■ What is required:
Below are lines of data; restate word for word those running from the line containing "Productos relacionados" to the line containing "(from June 28, 2025 to", inclusive, and no others.

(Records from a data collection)

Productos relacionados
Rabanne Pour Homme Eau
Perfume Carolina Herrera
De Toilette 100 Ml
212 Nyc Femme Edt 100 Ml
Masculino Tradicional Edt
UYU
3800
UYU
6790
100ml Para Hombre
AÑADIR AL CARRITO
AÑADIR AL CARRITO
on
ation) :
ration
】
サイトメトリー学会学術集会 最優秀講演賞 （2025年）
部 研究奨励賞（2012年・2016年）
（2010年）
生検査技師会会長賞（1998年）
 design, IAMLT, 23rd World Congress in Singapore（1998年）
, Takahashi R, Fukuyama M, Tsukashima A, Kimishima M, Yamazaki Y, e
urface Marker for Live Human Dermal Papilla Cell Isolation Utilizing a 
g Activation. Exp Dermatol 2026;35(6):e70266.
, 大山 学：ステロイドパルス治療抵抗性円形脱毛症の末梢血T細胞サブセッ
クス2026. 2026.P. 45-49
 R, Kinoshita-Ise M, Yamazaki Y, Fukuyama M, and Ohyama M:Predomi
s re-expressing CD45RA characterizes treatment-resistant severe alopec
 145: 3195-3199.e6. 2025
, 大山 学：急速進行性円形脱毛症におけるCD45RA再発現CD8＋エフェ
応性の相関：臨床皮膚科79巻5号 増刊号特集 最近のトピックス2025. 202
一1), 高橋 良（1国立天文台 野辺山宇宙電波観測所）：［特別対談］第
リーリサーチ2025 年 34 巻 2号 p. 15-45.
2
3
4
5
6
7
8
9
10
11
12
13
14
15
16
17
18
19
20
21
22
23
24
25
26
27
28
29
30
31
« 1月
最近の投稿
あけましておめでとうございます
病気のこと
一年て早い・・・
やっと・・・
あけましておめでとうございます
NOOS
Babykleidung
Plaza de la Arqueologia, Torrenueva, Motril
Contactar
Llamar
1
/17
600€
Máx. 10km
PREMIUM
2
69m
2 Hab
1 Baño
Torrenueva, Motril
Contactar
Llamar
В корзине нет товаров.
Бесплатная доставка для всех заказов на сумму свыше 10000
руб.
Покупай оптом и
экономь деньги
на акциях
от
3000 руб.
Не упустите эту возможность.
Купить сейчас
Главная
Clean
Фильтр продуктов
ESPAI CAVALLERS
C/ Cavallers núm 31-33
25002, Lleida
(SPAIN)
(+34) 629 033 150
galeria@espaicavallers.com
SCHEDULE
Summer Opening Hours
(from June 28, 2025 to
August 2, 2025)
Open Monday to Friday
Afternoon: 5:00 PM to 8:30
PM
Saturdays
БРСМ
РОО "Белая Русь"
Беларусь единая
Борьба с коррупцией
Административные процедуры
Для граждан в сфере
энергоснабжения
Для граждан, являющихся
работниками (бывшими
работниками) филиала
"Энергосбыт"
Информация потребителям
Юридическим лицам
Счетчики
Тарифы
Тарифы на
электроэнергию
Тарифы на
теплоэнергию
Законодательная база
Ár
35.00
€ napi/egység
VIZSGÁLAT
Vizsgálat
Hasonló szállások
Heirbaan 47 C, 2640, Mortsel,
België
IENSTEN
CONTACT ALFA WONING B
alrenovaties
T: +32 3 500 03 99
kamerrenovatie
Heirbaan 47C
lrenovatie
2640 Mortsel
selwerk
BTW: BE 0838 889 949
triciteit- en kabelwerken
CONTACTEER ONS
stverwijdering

...

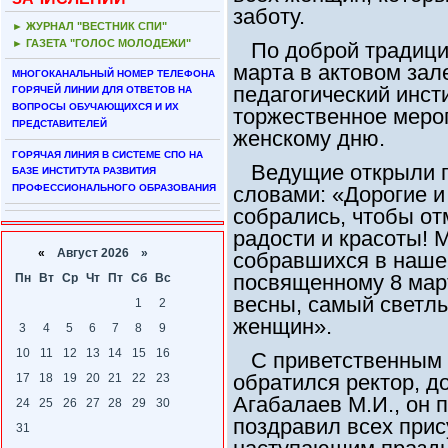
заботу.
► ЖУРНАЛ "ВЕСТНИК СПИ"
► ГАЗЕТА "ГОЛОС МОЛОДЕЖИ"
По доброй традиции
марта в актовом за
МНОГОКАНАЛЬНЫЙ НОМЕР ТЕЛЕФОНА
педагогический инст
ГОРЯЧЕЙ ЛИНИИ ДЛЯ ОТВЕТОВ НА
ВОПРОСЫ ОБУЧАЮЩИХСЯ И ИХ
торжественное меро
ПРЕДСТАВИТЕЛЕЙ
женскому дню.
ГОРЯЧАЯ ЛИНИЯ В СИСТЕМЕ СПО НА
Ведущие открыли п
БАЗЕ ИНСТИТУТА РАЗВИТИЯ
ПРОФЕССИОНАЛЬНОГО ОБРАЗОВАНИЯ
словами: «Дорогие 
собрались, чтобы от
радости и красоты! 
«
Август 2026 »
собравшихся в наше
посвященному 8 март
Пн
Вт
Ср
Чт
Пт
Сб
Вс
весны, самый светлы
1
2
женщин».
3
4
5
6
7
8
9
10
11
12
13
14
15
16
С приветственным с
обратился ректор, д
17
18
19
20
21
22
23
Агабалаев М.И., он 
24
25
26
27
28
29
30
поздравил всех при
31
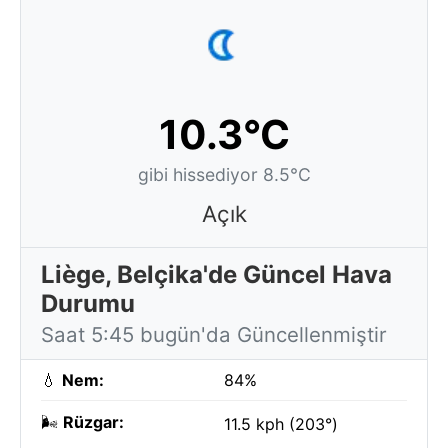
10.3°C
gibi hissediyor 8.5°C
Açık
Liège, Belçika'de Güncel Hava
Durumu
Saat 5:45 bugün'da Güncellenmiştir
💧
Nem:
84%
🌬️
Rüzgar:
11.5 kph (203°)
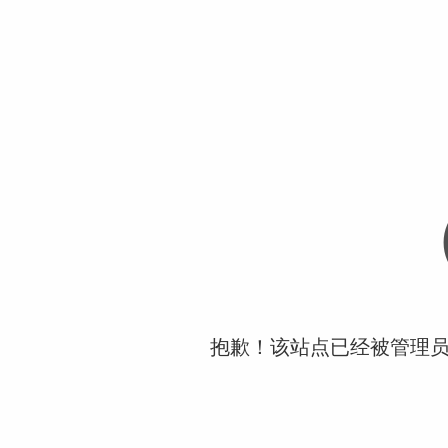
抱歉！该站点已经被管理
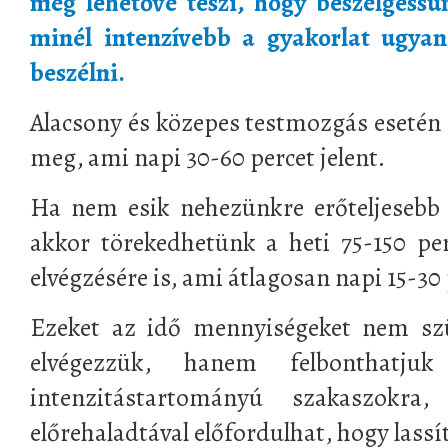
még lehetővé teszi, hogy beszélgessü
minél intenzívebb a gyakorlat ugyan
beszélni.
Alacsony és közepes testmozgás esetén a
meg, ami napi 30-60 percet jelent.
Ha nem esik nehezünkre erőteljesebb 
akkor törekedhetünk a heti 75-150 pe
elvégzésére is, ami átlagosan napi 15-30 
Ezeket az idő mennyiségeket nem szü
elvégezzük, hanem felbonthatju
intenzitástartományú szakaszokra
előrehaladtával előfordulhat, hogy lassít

■ Solved problem:
Productos relacionados
Rabanne Pour Homme Eau
Perfume Carolina Herrera
De Toilette 100 Ml
212 Nyc Femme Edt 100 Ml
Masculino Tradicional Edt
UYU
3800
UYU
6790
100ml Para Hombre
AÑADIR AL CARRITO
AÑADIR AL CARRITO
on
ation) :
ration
】
サイトメトリー学会学術集会 最優秀講演賞 （2025年）
部 研究奨励賞（2012年・2016年）
（2010年）
生検査技師会会長賞（1998年）
 design, IAMLT, 23rd World Congress in Singapore（1998年）
, Takahashi R, Fukuyama M, Tsukashima A, Kimishima M, Yamazaki Y, e
urface Marker for Live Human Dermal Papilla Cell Isolation Utilizing a 
g Activation. Exp Dermatol 2026;35(6):e70266.
, 大山 学：ステロイドパルス治療抵抗性円形脱毛症の末梢血T細胞サブセッ
クス2026. 2026.P. 45-49
 R, Kinoshita-Ise M, Yamazaki Y, Fukuyama M, and Ohyama M:Predomi
s re-expressing CD45RA characterizes treatment-resistant severe alopec
 145: 3195-3199.e6. 2025
, 大山 学：急速進行性円形脱毛症におけるCD45RA再発現CD8＋エフェ
応性の相関：臨床皮膚科79巻5号 増刊号特集 最近のトピックス2025. 202
一1), 高橋 良（1国立天文台 野辺山宇宙電波観測所）：［特別対談］第
リーリサーチ2025 年 34 巻 2号 p. 15-45.
2
3
4
5
6
7
8
9
10
11
12
13
14
15
16
17
18
19
20
21
22
23
24
25
26
27
28
29
30
31
« 1月
最近の投稿
あけましておめでとうございます
病気のこと
一年て早い・・・
やっと・・・
あけましておめでとうございます
NOOS
Babykleidung
Plaza de la Arqueologia, Torrenueva, Motril
Contactar
Llamar
1
/17
600€
Máx. 10km
PREMIUM
2
69m
2 Hab
1 Baño
Torrenueva, Motril
Contactar
Llamar
В корзине нет товаров.
Бесплатная доставка для всех заказов на сумму свыше 10000
руб.
Покупай оптом и
экономь деньги
на акциях
от
3000 руб.
Не упустите эту возможность.
Купить сейчас
Главная
Clean
Фильтр продуктов
ESPAI CAVALLERS
C/ Cavallers núm 31-33
25002, Lleida
(SPAIN)
(+34) 629 033 150
galeria@espaicavallers.com
SCHEDULE
Summer Opening Hours
(from June 28, 2025 to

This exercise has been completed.